Conditional Performance Guarantee for Large Reasoning Models
Jianguo Huang, Hao Zeng, Bingyi Jing, Hongxin Wei, Bo An
TL;DR
The paper tackles the challenge of providing reliable efficiency guarantees for large reasoning models by moving beyond marginal PAC bounds to group-conditional guarantees. It introduces Group PAC (G-PAC) reasoning for known groupings and Clustered PAC (C-PAC) reasoning for unknown groupings, both achieving group-level risk control via per-group calibration of uncertainty thresholds and upper confidence bounds. Theoretical results establish group-wise validity, optimality of oracle partitions, and bounds on coverage gaps when groupings are learned, with experiments across MATH-500, ZebraLogic, GPQA, and Arena-Hard showing substantial runtime savings while maintaining group-specific error guarantees. The framework demonstrates that exploiting heterogeneity through grouping can strictly improve efficiency without sacrificing reliability, providing a practical pathway to scalable, trustworthy reasoning in heterogeneous data regimes.
Abstract
Large reasoning models have shown strong performance through extended chain-of-thought reasoning, yet their computational cost remains significant.

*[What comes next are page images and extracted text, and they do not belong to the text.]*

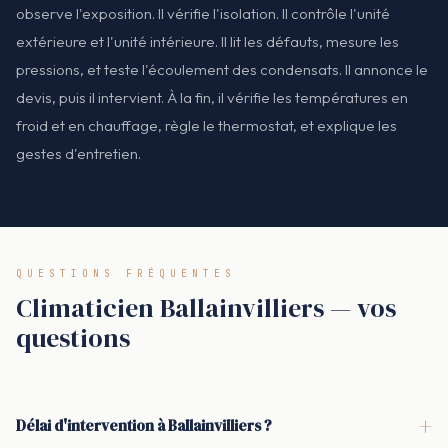
observe l'exposition. Il vérifie l'isolation. Il contrôle l'unité
extérieure et l'unité intérieure. Il lit les défauts, mesure les
pressions, et teste l'écoulement des condensats. Il annonce le
devis, puis il intervient. À la fin, il vérifie les températures en
froid et en chauffage, règle le thermostat, et explique les
gestes d'entretien.
QUESTIONS FRÉQUENTES
Climaticien Ballainvilliers — vos
questions
+
Délai d'intervention à Ballainvilliers ?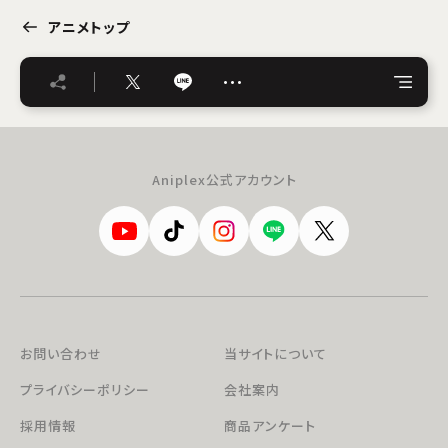
アニメトップ
…
Aniplex公式アカウント
お問い合わせ
当サイトについて
プライバシーポリシー
会社案内
採用情報
商品アンケート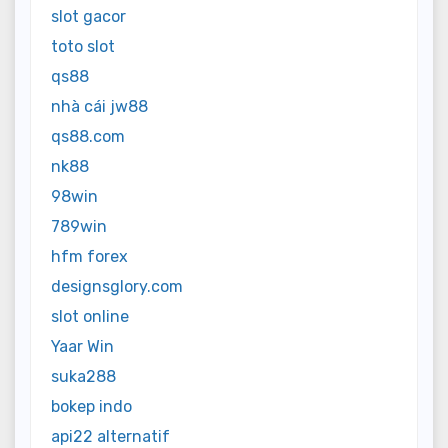
slot gacor
toto slot
qs88
nhà cái jw88
qs88.com
nk88
98win
789win
hfm forex
designsglory.com
slot online
Yaar Win
suka288
bokep indo
api22 alternatif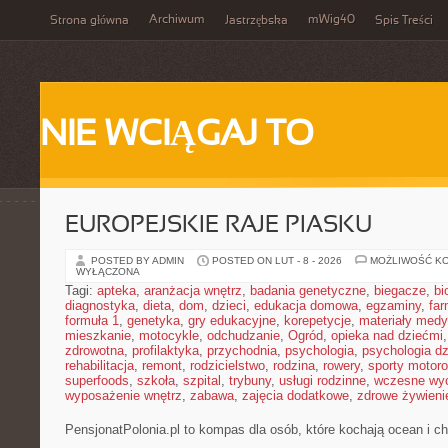
Archiwum
mWig40
Strona główna
Jastrzębska
Spis Treści
NIE WCIĄGAJ TO
EUROPEJSKIE RAJE PIASKU
POSTED BY ADMIN
POSTED ON LUT - 8 - 2026
MOŻLIWOŚĆ K
WYŁĄCZONA
Tagi:
apteka
,
aranżacja wnętrz
,
badania genetyczne
,
biegacze
,
bi
diagnostyka
,
dieta
,
dom
,
dzieci
,
edukacja domowa
,
egzaminy
,
far
formuła 1
,
genetyka
,
gry edukacyjne
,
korepetycje
,
materiały med
mieszkanie
,
motocykle
,
odchudzanie
,
Ogród
,
opieka nad dziećmi
zdrowotna
,
profilaktyka
,
przychodnia
,
psychologia
,
psychologia dz
rehabilitacja
,
remont
,
rodzicielstwo
,
rodzina
,
rowery
,
sporty motor
superfoods
,
szkoła
,
szpital
,
trybuny
,
usługi rodzinne
,
wczesne wy
wyposażenie wnętrz
,
zabawa
,
zajęcia dodatkowe
,
zdrowe żywieni
PensjonatPolonia.pl to kompas dla osób, które kochają ocean i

Probably approximately correct (PAC) reasoning provides statistical guarantees for efficient reasoning by adaptively switching between thinking and non-thinking models, but the guarantee holds only in the marginal case and does not provide exact conditional coverage. We propose G-PAC reasoning, a practical framework that provides PAC-style guarantees at the group level by partitioning the input space. We develop two instantiations: Group PAC (G-PAC) reasoning for known group structures and Clustered PAC (C-PAC) reasoning for unknown groupings. We prove that both G-PAC and C-PAC achieve group-conditional risk control, and that grouping can strictly improve efficiency over marginal PAC reasoning in heterogeneous settings. Our experiments on diverse reasoning benchmarks demonstrate that G-PAC and C-PAC successfully achieve group-conditional risk control while maintaining substantial computational savings.